Data section Block Start

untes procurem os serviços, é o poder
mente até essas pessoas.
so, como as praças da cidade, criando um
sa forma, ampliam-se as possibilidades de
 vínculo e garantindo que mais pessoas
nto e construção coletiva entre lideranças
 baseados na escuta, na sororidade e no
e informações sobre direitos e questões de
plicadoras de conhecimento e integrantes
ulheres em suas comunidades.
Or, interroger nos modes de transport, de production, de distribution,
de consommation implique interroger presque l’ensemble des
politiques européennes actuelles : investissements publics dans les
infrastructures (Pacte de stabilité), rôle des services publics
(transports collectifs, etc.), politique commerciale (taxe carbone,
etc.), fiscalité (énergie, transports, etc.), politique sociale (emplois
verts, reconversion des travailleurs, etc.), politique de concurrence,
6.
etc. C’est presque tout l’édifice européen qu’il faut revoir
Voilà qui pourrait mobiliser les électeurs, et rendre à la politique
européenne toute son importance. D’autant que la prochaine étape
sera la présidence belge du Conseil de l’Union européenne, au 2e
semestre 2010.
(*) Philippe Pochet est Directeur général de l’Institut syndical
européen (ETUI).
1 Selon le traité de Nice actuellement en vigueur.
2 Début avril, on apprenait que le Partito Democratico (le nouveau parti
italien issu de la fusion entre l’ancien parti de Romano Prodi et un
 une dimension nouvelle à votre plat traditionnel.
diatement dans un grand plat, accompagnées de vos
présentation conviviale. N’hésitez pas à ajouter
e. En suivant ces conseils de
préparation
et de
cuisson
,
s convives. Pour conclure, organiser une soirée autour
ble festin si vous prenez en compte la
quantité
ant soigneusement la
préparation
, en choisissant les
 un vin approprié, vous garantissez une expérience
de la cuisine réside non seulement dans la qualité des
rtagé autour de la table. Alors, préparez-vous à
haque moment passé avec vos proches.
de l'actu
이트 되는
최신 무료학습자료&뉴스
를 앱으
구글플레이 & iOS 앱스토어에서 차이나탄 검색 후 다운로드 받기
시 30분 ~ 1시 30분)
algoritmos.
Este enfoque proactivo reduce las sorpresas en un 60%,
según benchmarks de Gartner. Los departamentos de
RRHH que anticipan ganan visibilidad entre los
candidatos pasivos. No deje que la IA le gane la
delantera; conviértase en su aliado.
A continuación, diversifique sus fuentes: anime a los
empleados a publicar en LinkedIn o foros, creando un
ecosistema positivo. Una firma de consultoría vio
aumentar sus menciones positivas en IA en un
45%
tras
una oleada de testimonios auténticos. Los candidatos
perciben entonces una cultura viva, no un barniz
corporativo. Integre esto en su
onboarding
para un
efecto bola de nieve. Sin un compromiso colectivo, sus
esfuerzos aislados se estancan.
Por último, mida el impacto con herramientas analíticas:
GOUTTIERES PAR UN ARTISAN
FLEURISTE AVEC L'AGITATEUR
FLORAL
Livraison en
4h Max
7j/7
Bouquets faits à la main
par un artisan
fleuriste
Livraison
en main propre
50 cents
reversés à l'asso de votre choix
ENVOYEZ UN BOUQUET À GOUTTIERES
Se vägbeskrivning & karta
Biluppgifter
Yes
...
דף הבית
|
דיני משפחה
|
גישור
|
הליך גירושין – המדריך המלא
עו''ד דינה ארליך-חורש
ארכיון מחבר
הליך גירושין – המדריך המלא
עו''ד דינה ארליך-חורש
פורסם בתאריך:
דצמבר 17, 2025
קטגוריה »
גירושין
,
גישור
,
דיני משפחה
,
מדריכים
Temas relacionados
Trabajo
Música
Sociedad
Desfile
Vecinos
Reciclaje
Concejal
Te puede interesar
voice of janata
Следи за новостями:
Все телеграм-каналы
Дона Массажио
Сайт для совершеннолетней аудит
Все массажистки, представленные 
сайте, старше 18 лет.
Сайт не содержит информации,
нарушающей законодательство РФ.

Data section Block End

» **Task instructions**
Start at the line with "구글플레이 & iOS 앱스토어에서 차이나탄 검색 후 다운로드 받기" and stop at the end of the records. Write those lines out exactly and add nothing.

» **Task output**
구글플레이 & iOS 앱스토어에서 차이나탄 검색 후 다운로드 받기
시 30분 ~ 1시 30분)
algoritmos.
Este enfoque proactivo reduce las sorpresas en un 60%,
según benchmarks de Gartner. Los departamentos de
RRHH que anticipan ganan visibilidad entre los
candidatos pasivos. No deje que la IA le gane la
delantera; conviértase en su aliado.
A continuación, diversifique sus fuentes: anime a los
empleados a publicar en LinkedIn o foros, creando un
ecosistema positivo. Una firma de consultoría vio
aumentar sus menciones positivas en IA en un
45%
tras
una oleada de testimonios auténticos. Los candidatos
perciben entonces una cultura viva, no un barniz
corporativo. Integre esto en su
onboarding
para un
efecto bola de nieve. Sin un compromiso colectivo, sus
esfuerzos aislados se estancan.
Por último, mida el impacto con herramientas analíticas:
GOUTTIERES PAR UN ARTISAN
FLEURISTE AVEC L'AGITATEUR
FLORAL
Livraison en
4h Max
7j/7
Bouquets faits à la main
par un artisan
fleuriste
Livraison
en main propre
50 cents
reversés à l'asso de votre choix
ENVOYEZ UN BOUQUET À GOUTTIERES
Se vägbeskrivning & karta
Biluppgifter
Yes
...
דף הבית
|
דיני משפחה
|
גישור
|
הליך גירושין – המדריך המלא
עו''ד דינה ארליך-חורש
ארכיון מחבר
הליך גירושין – המדריך המלא
עו''ד דינה ארליך-חורש
פורסם בתאריך:
דצמבר 17, 2025
קטגוריה »
גירושין
,
גישור
,
דיני משפחה
,
מדריכים
Temas relacionados
Trabajo
Música
Sociedad
Desfile
Vecinos
Reciclaje
Concejal
Te puede interesar
voice of janata
Следи за новостями:
Все телеграм-каналы
Дона Массажио
Сайт для совершеннолетней аудит
Все массажистки, представленные 
сайте, старше 18 лет.
Сайт не содержит информации,
нарушающей законодательство РФ.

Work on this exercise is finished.